What you are asked to do: Nothing but the lines from the one containing "Room, or Cyber" through the last line of the records belongs in the answer, copied exactly and with the pictures left out.

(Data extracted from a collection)
-*-*-
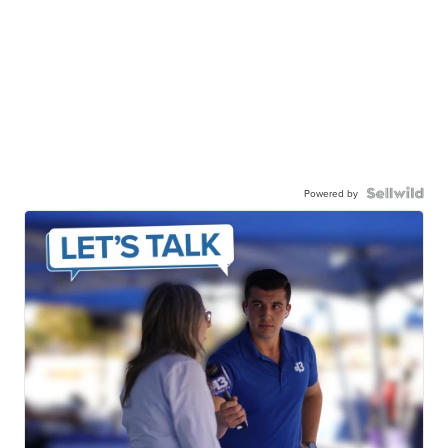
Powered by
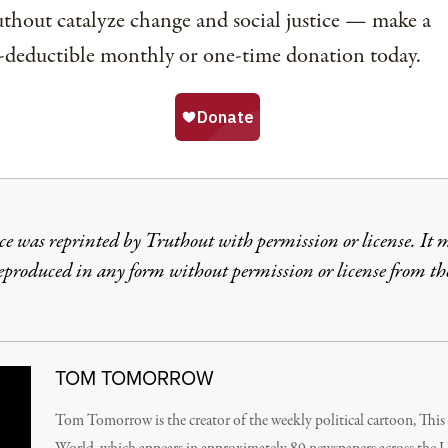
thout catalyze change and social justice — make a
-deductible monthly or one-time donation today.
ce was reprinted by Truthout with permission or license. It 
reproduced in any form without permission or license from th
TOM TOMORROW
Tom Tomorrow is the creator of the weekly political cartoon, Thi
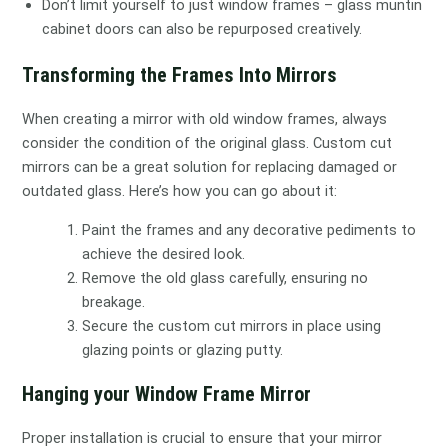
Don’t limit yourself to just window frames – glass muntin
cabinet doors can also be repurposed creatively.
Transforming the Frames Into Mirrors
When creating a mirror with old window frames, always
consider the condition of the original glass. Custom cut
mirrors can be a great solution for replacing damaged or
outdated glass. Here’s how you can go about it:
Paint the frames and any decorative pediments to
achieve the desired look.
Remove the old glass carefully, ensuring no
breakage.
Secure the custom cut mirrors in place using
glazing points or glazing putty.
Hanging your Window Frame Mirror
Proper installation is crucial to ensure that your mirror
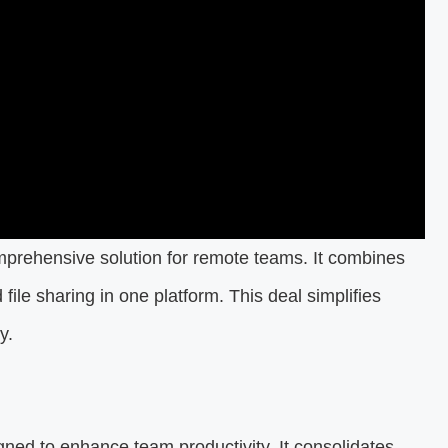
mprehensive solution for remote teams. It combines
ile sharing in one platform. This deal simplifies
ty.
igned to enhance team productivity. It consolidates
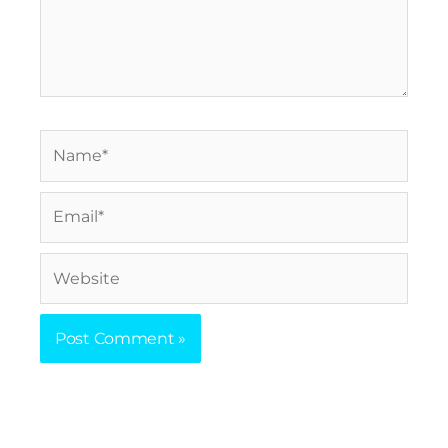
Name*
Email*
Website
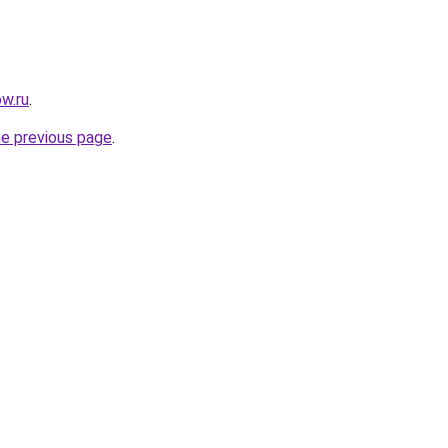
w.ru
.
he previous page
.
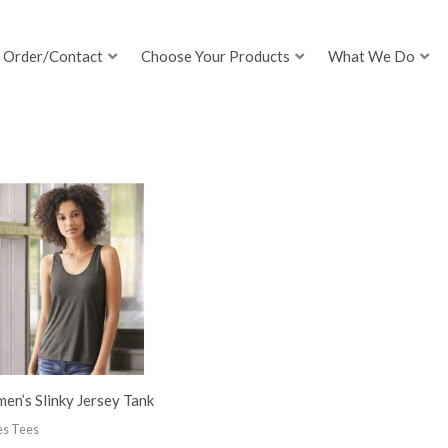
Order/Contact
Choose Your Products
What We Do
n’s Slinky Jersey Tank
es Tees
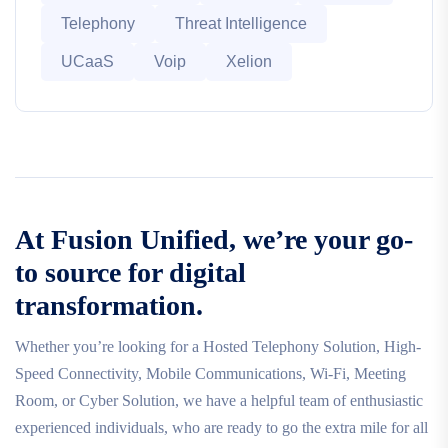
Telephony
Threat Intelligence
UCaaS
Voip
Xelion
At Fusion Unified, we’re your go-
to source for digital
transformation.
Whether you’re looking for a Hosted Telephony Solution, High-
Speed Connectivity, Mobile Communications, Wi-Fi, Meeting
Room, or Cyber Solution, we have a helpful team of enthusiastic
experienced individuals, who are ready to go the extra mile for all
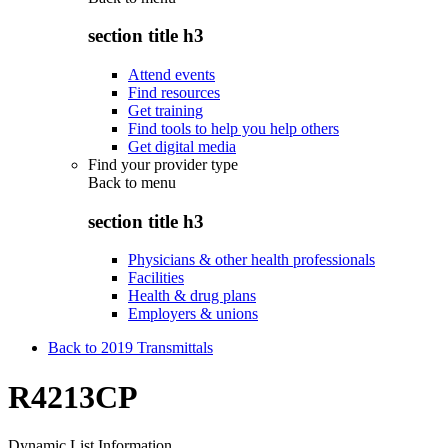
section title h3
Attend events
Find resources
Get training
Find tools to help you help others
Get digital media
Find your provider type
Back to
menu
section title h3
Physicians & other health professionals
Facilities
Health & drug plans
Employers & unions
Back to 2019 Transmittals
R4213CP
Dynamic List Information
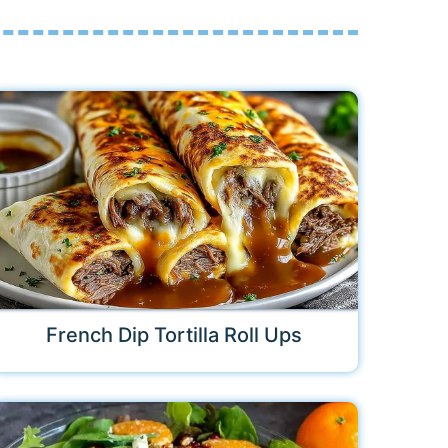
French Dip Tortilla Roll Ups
-*-*-
Reply to the exercise:
Room, or Cyber Solution, we have a helpful team of enthusiastic
experienced individuals, who are ready to go the extra mile for all
section title h3
Attend events
Find resources
Get training
Find tools to help you help others
Get digital media
Find your provider type
Back to
menu
section title h3
Physicians & other health professionals
Facilities
Health & drug plans
Employers & unions
Back to 2019 Transmittals
R4213CP
Dynamic List Information
French Dip Tortilla Roll Ups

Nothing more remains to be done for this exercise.